CNC Router with Glowforge's Camera Technology

qa

#1

Would Glowforge’s camera technology work on a CNC router? I’m just asking a general technology question, not if a company will implement it or has current plans to. I’d like a CNC down the road a ways but one big weakness with current home CNC routers is the ease of setting 0 for the z plane, and issues with variances in the thickness of the materials being worked on. I could imagine Glowforge’s camera technology overcoming those issues in the future.

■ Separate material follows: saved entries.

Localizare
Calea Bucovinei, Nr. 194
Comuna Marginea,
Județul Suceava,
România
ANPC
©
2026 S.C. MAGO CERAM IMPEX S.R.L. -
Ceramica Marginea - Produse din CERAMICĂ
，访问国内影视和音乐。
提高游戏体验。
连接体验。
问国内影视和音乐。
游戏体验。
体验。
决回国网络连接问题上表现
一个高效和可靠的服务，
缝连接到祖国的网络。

Wide Angle Camera — View of the entire laser bed
Macro Camera — Able to view one square inch with resolution of 0.002” (0.05mm)
Camera can record stills and video for documentation and sharing of projects
Optical Thickness Measurement — Optical system measures the height at various points across the material to 0.005” (0.13mm)


#2

I’d love to see the sensing side of the technology applied to other tools down the road. With real-time, high-res sensing of what’s going on in the machine, you could greatly improve the capabilities of darn near any CNC machine!


#3

I’d love to play with the 1.5" focus range to try and make it a CNC machine. But isn’t there another thread about that?


#4

Camera is not precise enough for most CNC applications where you’re trying to get within 0.001" accuracy. A laser cutter only needs to be within a mm or two of the ideal distance to cut and the kerf variance is way beyond even the runout on the worst spindles. CNC typically uses mechanical touch probes that are very precise, and you can measure at various points to generate a Z-offset matrix.


#5

I had been thinking the same thing as well… it would seem that with a good enough sensor you should be able to very accurately postion a piece of media for a CNC machine. Do we know if Glowforge patented this idea, or if anyone else ever has? I would hate to run afowl of a patent on something like this.


#6

I know of a drag knife cutting table that offers a camera system.

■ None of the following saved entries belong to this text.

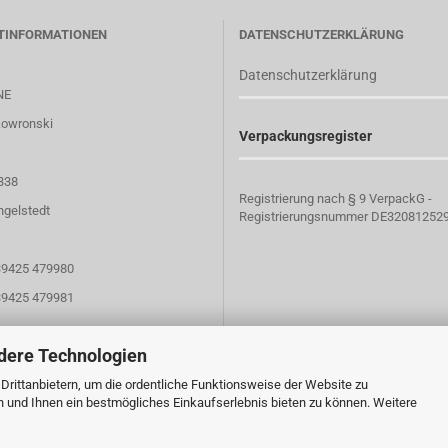
TINFORMATIONEN
DATENSCHUTZERKLÄRUNG
Datenschutzerklärung
NE
kowronski
Verpackungsregister
338
Registrierung nach § 9 VerpackG -
ngelstedt
Registrierungsnummer DE32081252
 39425 479980
39425 479981
dere Technologien
zkistenundkorbwaren.de
rittanbietern, um die ordentliche Funktionsweise der Website zu
n und Ihnen ein bestmögliches Einkaufserlebnis bieten zu können. Weitere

As far as accuracy, a camera would be accurate enough for a router, but not a mill. But with a mill, you are holding much tighter tolerances.


#7

Wouldn’t there be a significant abount of vibration occuring around a cnc mill head? And a lot more propensity of particles flying that could damage the camara?

My first thought was a cnc mill i last used for getting some aluminum formed. Shavings went all over, and though the arm was heavy so that vibrations wouldn’t make much difference in accuracy, to something as sensitive as an optical lense, it should cause some blurring.